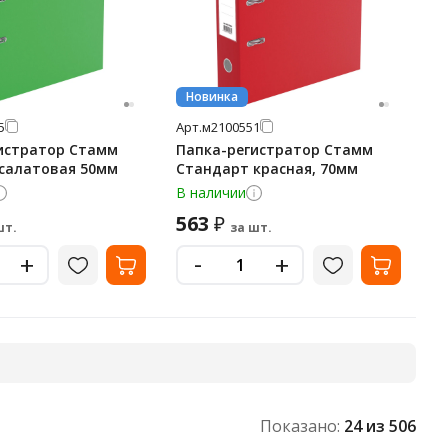
Новинка
5
Арт.
м2100551
истратор Стамм
Папка-регистратор Стамм
салатовая 50мм
Стандарт красная, 70мм
В наличии
563
₽
шт.
за шт.
-
+
+
Показано:
24
из 506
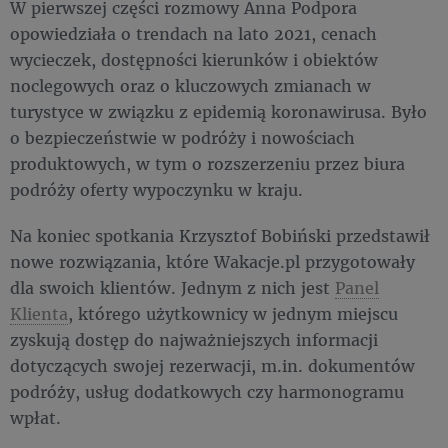
W pierwszej części rozmowy Anna Podpora
opowiedziała o trendach na lato 2021, cenach
wycieczek, dostępności kierunków i obiektów
noclegowych oraz o kluczowych zmianach w
turystyce w związku z epidemią koronawirusa. Było
o bezpieczeństwie w podróży i nowościach
produktowych, w tym o rozszerzeniu przez biura
podróży oferty wypoczynku w kraju.
Na koniec spotkania Krzysztof Bobiński przedstawił
nowe rozwiązania, które Wakacje.pl przygotowały
dla swoich klientów. Jednym z nich jest
Panel
Klienta
, którego użytkownicy w jednym miejscu
zyskują dostęp do najważniejszych informacji
dotyczących swojej rezerwacji, m.in. dokumentów
podróży, usług dodatkowych czy harmonogramu
wpłat.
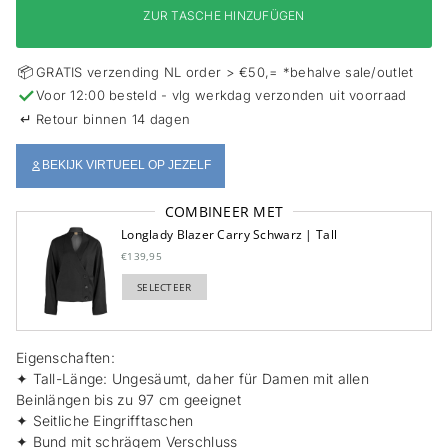
s
ZUR TASCHE HINZUFÜGEN
p
r
i
📦
GRATIS verzending NL order > €50,= *behalve sale/outlet
n
✓
Voor 12:00 besteld - vlg werkdag verzonden uit voorraad
g
e
↵
Retour binnen 14 dagen
n
BEKIJK VIRTUEEL OP JEZELF
COMBINEER MET
Longlady Blazer Carry Schwarz | Tall
€139,95
SELECTEER
TOEGEVOEGD
Eigenschaften:
✦ Tall-Länge: Ungesäumt, daher für Damen mit allen
Beinlängen bis zu 97 cm geeignet
✦ Seitliche Eingrifftaschen
✦ Bund mit schrägem Verschluss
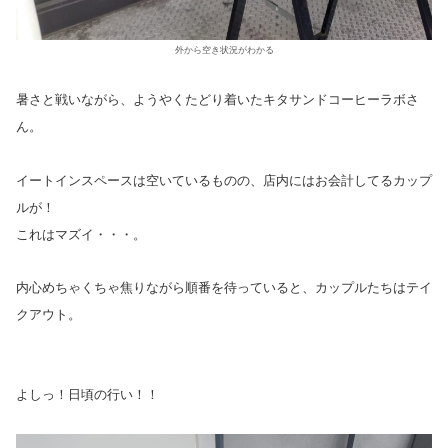
外から空き状況がわかる
暑さと戦いながら、ようやくたどり着いたキタサンドコーヒーラボさ
ん。
イートインスペースは空いているものの、店内にはお会計してるカップ
ルが！
これはマズイ・・・。
内心めちゃくちゃ焦りながら順番を待っていると、カップルたちはテイ
クアウト。
よしっ！日頃の行い！！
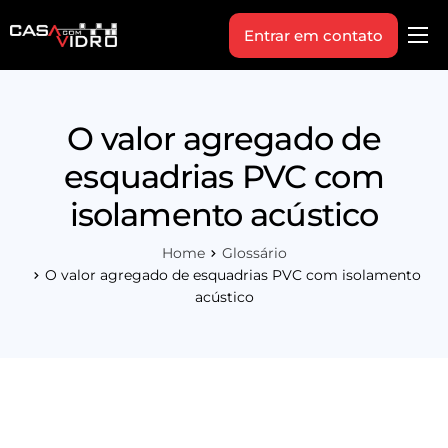
Entrar em contato
Produtos
Área Técnica
O valor agregado de
Indique+
esquadrias PVC com
Blog
isolamento acústico
Workshop
Home
Glossário
Vagas
O valor agregado de esquadrias PVC com isolamento
acústico
Sobre Nós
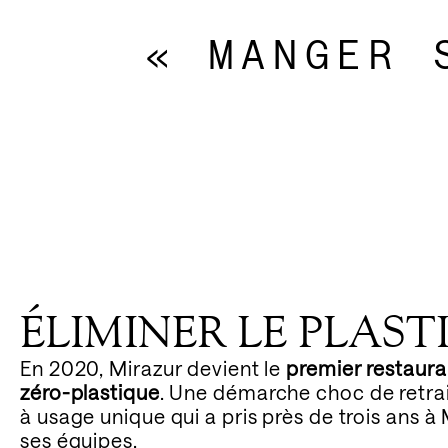
« MANGER 
ÉLIMINER LE PLAST
En 2020, Mirazur devient le
premier restaura
zéro-plastique
. Une démarche choc de retrai
à usage unique qui a pris près de trois ans 
ses équipes.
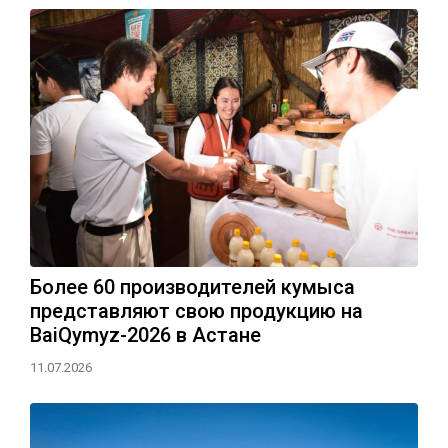
Более 60 производителей кумыса
представляют свою продукцию на
BaiQymyz-2026 в Астане
11.07.2026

━━━━━━

[WORK INSTRUCTIONS] Please output all of the entries above exactly, but without any picture.

[ANSWER SECTION]
Новинка
5
Арт.
м2100551
истратор Стамм
Папка-регистратор Стамм
салатовая 50мм
Стандарт красная, 70мм
В наличии
563
₽
шт.
за шт.
-
+
+
Показано:
24
из 506
W pierwszej części rozmowy Anna Podpora
opowiedziała o trendach na lato 2021, cenach
wycieczek, dostępności kierunków i obiektów
noclegowych oraz o kluczowych zmianach w
turystyce w związku z epidemią koronawirusa. Było
o bezpieczeństwie w podróży i nowościach
produktowych, w tym o rozszerzeniu przez biura
podróży oferty wypoczynku w kraju.
Na koniec spotkania Krzysztof Bobiński przedstawił
nowe rozwiązania, które Wakacje.pl przygotowały
dla swoich klientów. Jednym z nich jest
Panel
Klienta
, którego użytkownicy w jednym miejscu
zyskują dostęp do najważniejszych informacji
dotyczących swojej rezerwacji, m.in. dokumentów
podróży, usług dodatkowych czy harmonogramu
wpłat.
s
ZUR TASCHE HINZUFÜGEN
p
r
i
📦
GRATIS verzending NL order > €50,= *behalve sale/outlet
n
✓
Voor 12:00 besteld - vlg werkdag verzonden uit voorraad
g
e
↵
Retour binnen 14 dagen
n
BEKIJK VIRTUEEL OP JEZELF
COMBINEER MET
Longlady Blazer Carry Schwarz | Tall
€139,95
SELECTEER
TOEGEVOEGD
Eigenschaften:
✦ Tall-Länge: Ungesäumt, daher für Damen mit allen
Beinlängen bis zu 97 cm geeignet
✦ Seitliche Eingrifftaschen
✦ Bund mit schrägem Verschluss
外から空き状況がわかる
暑さと戦いながら、ようやくたどり着いたキタサンドコーヒーラボさ
ん。
イートインスペースは空いているものの、店内にはお会計してるカップ
ルが！
これはマズイ・・・。
内心めちゃくちゃ焦りながら順番を待っていると、カップルたちはテイ
クアウト。
よしっ！日頃の行い！！
Entrar em contato
Produtos
Área Técnica
O valor agregado de
Indique+
esquadrias PVC com
Blog
isolamento acústico
Workshop
Home
Glossário
Vagas
O valor agregado de esquadrias PVC com isolamento
acústico
Sobre Nós
« MANGER 
ÉLIMINER LE PLAST
En 2020, Mirazur devient le
premier restaura
zéro-plastique
. Une démarche choc de retrai
à usage unique qui a pris près de trois ans 
ses équipes.
Более 60 производителей кумыса
представляют свою продукцию на
BaiQymyz-2026 в Астане
11.07.2026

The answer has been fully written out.